Debemos decir que, como otros casos venerables e históricos, Olga Smirnova (San Petersburgo, 1991) es “transportada” a Moscú una vez se graduó en la Escuela Vaganova como discípula predilecta y muy prometedora de Liudmila Kovaleva (busquen sus películas de los años 60 y entenderán más el baile de su alumna); han pasado décadas, pero esa es la senda que en su día hicieron (y en circunstancias muy diferentes, mucho más dramáticas entonces) Marina Semionova y Galina Ulanova. La cadena se tensaba, pero no se rompía, al contrario, establecía una relación de vasos comunicantes desde las lecturas musicales y coreográficas a las estilísticas. Semionova había sido discípula predilecta de Vaganova, baste decir eso. Ante Smirnova, estamos viendo una artista excepcional, con aura de estrella, mucho más que una ejecutante versátil.
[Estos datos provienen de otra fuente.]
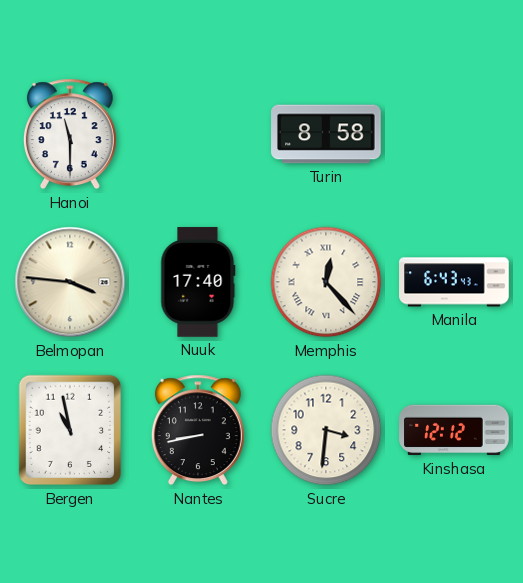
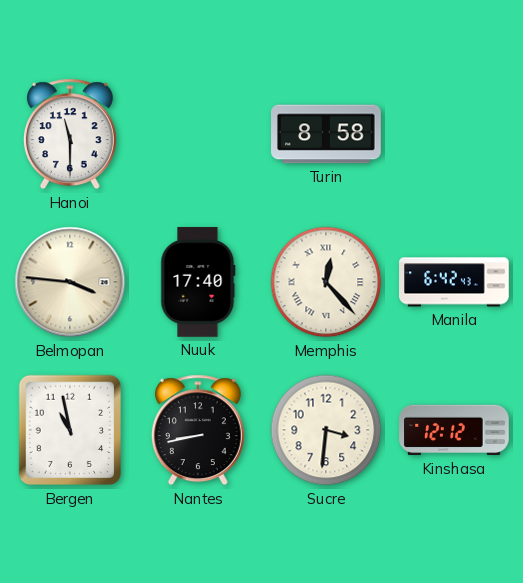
Manila: 6:43 -> 6:42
También debíamos saber quién baila la segunda variación solista de Bayadera, un prodigio de pequeños saltos sobre las puntas, sencillamente oro.

Stefan Zweig vio bailar a Semionova en 1928 y escribió después: "Cuando sale a escena da la impresión de una tormenta repentina que removiera la tranquilidad de una existencia monótona". Puedo parafrasear esto y decir lo mismo de su variación de Kitri (Don Quijote), que fue lo mejor de la noche, apenas algo más de un minuto y medio de brillantez, estilo y “ritmo ruso”, ese trepidante llevar adelante pasos y entrepasos en un encadenamiento virtuoso. La artista culminó con una coda eficaz en el mismo exacto tono de la variación y sin moverse del sitio. Eso es arte mayor.

Hay ahora una cierta competencia a ver qué bailarina usa el tutú más enorme para recrear La muerte del cisne; es parte de la corriente neofilológica que anda por ahí haciendo estragos. En realidad es un error estético y de gusto, pues el resultado es un artefacto que entorpece el baile, desmerita la línea y tampoco es la recreación fiel de un traje del pasado. En cuanto a la coreografía de Mijail Fokin, Smirnova se vuelve precisa hasta rozar un obsesivo escolástico, casi pierde soltura expositiva por narrar el solo, efecto que ya desecharon el su día Plisétskaia y Chauviré en sus versiones tenidas hoy por canónicas. Smirnova deletrea la pantomima (separación del reflejo en el agua, aleteo, búsqueda y ruptura de una vertical) quizás en la persecución de una versión más personal que la separe de otros cisnes moribundos actuales como Zajárova y Lopátkina.

Algunos otros vestuarios pueden parecer bizarros o recargados, pero son los justos, se corresponden a los que se usan en las producciones totales de los ballets, como es el caso de Diana y Acteón, proveniente de La Esmeralda de 2009 de Yuri Burlaka en Bolshoi, y que recoge en parte la versión Vaganova sin grandes añadidos.

El suelo sobre el que se baila en los Teatros del Canal no es óptimo, tiene zonas-tambor que destrozan la magia, y su dureza expone a los bailarines a un esfuerzo adicional, lo mismo pasa con el sonido, que chirría lo suyo. La tecnología anoche no ayudó y hubo focos díscolos, mucha gente saltándose las normas y grabando con los móviles y hasta Smirnova tuvo que gallardamente sortear un trozo de cinta adhesiva negra que se descolgó de la bambalina y se pegó a su zapatilla. El público eufórico ratificaba que falta en nuestras programaciones más ballet académico de este nivel.